EXERCISE OBJECTIVE: Reproduce, word for word, the lines in the material below starting with the one that has "2026年7月22日 更新" and going on through the one that has "comunicações telemáticas (os". Leave out all pictures.

DATASET EXCERPTS:

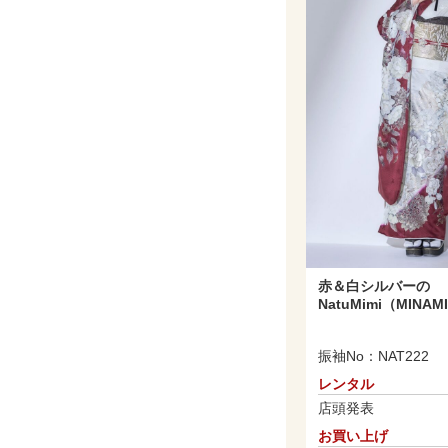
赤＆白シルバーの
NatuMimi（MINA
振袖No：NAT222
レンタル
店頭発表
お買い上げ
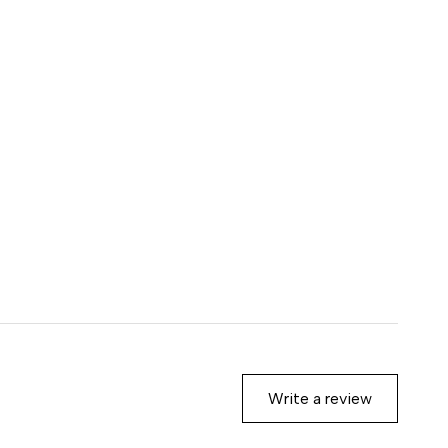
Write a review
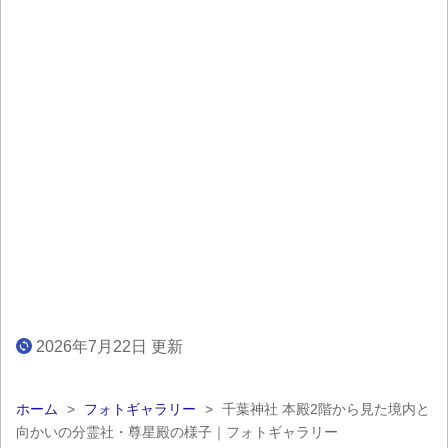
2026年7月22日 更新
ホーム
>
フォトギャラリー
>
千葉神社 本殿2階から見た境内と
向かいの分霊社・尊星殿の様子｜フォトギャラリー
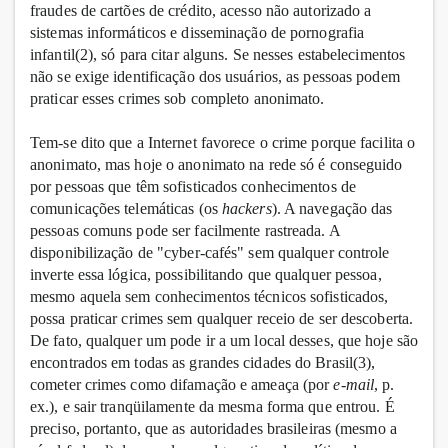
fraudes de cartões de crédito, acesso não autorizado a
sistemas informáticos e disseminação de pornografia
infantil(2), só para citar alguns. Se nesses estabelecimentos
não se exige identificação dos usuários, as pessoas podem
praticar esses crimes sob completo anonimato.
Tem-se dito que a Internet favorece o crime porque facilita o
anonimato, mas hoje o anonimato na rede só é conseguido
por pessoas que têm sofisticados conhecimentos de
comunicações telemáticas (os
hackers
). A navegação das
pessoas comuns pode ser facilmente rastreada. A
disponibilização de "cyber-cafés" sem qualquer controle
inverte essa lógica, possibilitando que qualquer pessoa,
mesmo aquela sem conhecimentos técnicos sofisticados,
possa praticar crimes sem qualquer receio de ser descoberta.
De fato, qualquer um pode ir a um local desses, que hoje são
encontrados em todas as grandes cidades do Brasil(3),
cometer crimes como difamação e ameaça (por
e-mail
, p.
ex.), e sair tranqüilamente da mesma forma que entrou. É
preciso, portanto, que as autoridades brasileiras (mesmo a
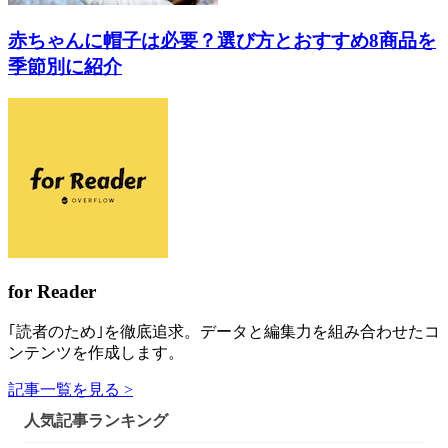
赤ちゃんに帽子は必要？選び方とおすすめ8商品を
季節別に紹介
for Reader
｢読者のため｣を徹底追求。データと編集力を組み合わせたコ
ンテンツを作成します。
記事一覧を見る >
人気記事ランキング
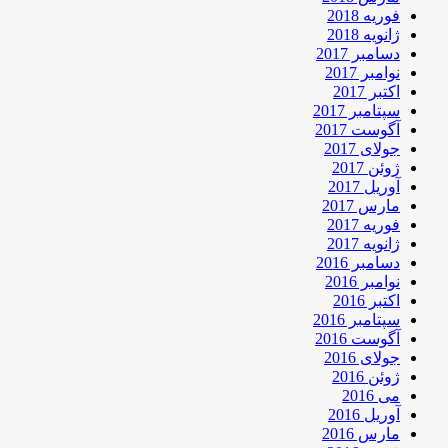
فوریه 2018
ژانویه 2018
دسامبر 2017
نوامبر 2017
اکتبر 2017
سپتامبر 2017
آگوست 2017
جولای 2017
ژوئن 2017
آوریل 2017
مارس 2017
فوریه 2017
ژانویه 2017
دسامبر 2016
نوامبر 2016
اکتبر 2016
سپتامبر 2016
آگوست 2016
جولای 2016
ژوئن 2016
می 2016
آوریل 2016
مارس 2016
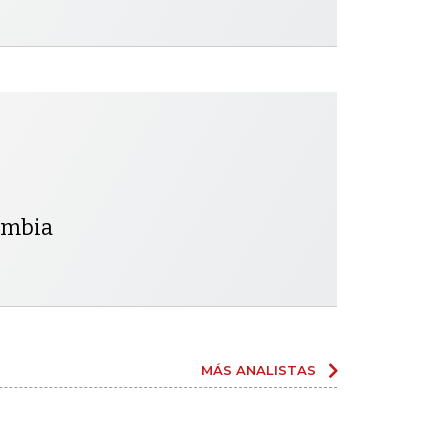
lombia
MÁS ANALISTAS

SOLUTION TO THIS EXERCISE:
2026年7月22日 更新
ホーム
>
フォトギャラリー
>
千葉神社 本殿2階から見た境内と
向かいの分霊社・尊星殿の様子｜フォトギャラリー
fraudes de cartões de crédito, acesso não autorizado a
sistemas informáticos e disseminação de pornografia
infantil(2), só para citar alguns. Se nesses estabelecimentos
não se exige identificação dos usuários, as pessoas podem
praticar esses crimes sob completo anonimato.
Tem-se dito que a Internet favorece o crime porque facilita o
anonimato, mas hoje o anonimato na rede só é conseguido
por pessoas que têm sofisticados conhecimentos de
comunicações telemáticas (os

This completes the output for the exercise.